This weekend was
hard to bear. I spent most of my Saturday visiting one of the main former detention
camps in Buenos Aires, the ESMA. In this detention camp, at least 5,000 people
were incarcerated and tortured from 1976-1979. Unfortunately only 200 of them
survived. On this visit, I walked in the
steps of the victims. It was extremely
sad and torturous to see the places where they were detained and tortured. I
could smell and feel the horror that they felt when they arrived to this
obscure site. I could imagine that once they entered this place, their lives
were no longer under their control. I walked through the cells, barely big
enough for a person to stretch their body, where they were forced to live and
sleep, in their own waste and where denied the right to communicate even with
other prisoners. Even after 36-37 years,
I could still hear their voices and feel their pain. In general, it was a truly
moving experience for me. While writing,
I still feel the chills that I got when I entered the basement of the prison.
I spent Sunday visiting
the Park of the Memory and conversing with people in charge of this
institution.
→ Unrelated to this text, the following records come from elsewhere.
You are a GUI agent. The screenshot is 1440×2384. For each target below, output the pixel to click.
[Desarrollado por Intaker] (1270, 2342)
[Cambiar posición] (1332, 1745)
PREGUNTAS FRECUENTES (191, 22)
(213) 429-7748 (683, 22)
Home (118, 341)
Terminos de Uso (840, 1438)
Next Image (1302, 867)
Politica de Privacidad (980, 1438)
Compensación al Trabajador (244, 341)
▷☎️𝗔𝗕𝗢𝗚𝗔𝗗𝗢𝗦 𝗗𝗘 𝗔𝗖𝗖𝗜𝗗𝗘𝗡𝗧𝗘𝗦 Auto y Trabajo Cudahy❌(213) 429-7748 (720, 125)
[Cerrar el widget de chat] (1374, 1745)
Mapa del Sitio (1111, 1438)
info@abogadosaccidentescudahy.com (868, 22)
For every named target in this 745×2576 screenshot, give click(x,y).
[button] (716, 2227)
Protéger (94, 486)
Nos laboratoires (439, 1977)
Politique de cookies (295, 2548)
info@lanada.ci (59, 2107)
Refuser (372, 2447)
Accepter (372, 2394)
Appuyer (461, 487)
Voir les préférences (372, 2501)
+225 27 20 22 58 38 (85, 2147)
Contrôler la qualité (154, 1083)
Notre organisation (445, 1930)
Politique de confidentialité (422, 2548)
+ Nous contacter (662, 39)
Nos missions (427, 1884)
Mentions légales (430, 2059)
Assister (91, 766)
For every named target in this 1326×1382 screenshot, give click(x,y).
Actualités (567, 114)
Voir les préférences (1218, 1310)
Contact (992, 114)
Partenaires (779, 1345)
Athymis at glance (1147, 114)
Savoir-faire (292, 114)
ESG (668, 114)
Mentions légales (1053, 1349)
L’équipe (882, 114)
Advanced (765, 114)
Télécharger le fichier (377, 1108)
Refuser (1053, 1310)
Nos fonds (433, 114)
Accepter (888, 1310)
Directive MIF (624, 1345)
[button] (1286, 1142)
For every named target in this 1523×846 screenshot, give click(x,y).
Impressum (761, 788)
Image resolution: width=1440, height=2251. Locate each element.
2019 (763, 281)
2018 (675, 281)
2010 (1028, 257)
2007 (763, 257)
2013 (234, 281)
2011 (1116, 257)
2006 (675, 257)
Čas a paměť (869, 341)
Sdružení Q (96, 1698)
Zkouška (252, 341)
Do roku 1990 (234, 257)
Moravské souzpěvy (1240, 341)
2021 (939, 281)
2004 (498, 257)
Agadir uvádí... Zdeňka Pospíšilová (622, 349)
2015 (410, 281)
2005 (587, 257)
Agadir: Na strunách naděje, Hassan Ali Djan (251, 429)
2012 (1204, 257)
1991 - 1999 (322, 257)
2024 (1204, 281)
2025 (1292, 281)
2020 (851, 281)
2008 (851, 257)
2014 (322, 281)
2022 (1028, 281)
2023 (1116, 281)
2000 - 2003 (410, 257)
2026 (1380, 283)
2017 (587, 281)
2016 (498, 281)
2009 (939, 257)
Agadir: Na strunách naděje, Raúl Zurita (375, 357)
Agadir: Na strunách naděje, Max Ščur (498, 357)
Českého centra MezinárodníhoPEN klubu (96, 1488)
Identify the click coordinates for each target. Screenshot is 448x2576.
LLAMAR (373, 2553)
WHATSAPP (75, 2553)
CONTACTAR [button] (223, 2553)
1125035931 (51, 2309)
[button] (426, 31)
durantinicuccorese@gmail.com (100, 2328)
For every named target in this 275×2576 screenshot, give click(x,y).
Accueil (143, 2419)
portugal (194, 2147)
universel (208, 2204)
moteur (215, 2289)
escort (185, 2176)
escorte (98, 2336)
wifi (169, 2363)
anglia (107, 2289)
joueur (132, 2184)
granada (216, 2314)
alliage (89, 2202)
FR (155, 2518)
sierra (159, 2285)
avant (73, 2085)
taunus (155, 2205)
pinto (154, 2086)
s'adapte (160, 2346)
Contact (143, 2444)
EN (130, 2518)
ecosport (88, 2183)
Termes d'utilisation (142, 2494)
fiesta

In this outdoor memorial, I read all the names of the victims that
lost their lives in the hands of the last military dictatorship. It is very sad to see name after name on the
walls that are part of the memorial and it is even harder to know that many of
the disappeared were 18 year-olds, young men and women.
Tomorrow, I will
visit an advocacy organization. It is one of the national organizations that
investigates case of human rights violations -- including those of the tortured
and imprisonment people during the dictatorship.